Most of the lamellar cataracts are hereditary, transmitted as autosomal dominant trait may be present in parents or in siblings. The sporadic cataracts are generally due to derangement of calcium metabolism in the mother with vitamin “D” deficiency during growth of the lens, the opacity develops in a layer that corresponds with maximum level of noxious substance. The fibres laid before and after this cataractogenesis are clear.

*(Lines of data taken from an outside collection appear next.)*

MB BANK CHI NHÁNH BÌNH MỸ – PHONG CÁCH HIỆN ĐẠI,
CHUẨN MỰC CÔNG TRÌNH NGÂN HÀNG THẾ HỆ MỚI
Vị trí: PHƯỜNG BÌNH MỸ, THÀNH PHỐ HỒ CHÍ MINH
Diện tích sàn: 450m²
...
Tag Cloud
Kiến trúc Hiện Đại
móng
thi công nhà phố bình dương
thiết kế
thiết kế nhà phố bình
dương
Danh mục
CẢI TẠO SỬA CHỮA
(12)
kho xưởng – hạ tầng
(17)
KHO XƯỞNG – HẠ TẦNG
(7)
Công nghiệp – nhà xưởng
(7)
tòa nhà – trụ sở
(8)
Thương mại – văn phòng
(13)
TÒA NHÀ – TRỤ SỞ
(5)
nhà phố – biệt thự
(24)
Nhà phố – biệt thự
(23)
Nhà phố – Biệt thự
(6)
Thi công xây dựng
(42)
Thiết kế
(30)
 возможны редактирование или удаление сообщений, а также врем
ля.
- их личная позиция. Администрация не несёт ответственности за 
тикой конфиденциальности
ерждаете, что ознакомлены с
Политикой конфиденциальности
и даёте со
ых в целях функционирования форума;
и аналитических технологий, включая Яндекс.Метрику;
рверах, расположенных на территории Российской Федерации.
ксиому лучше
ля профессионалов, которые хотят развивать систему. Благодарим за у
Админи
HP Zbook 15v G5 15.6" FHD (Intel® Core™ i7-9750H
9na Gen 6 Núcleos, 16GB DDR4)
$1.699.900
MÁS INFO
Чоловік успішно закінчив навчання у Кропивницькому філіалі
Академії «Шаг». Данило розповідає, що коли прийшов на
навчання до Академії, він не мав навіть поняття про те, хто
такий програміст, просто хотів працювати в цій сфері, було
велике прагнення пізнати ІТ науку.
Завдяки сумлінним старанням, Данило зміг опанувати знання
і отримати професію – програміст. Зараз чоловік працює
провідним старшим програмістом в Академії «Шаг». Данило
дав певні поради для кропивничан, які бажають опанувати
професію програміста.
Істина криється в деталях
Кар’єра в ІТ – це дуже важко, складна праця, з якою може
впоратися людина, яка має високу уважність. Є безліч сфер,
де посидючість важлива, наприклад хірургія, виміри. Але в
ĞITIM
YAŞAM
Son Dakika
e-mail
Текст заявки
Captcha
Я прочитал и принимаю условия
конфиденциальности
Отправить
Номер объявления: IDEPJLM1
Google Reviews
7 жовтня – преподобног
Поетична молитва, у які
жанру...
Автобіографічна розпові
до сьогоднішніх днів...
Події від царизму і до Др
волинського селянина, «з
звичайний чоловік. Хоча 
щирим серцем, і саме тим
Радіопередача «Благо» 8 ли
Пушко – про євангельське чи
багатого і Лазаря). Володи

On examination the opacity may cover whole of the pupillary area, on dilatation a clear zone of the cortex is visible both on retinoscopy and ophthalmoscopy.

Treatment depends up on size and density of the cataract. Translucent lenses with good vision need no treatment, some may benefit with dilatation of the pupil. Otherwise the treatment is removal of opacity by standard microsurgical method preferably with P.C.I.O.L.

2. Congenital nuclear cataract. This type may be confined to the embryonic nucleus due to changes at 3 months gestation. These are dens, powdery hence called pulverulent cataract which are generally bilateral, non progressive with out much visual loss.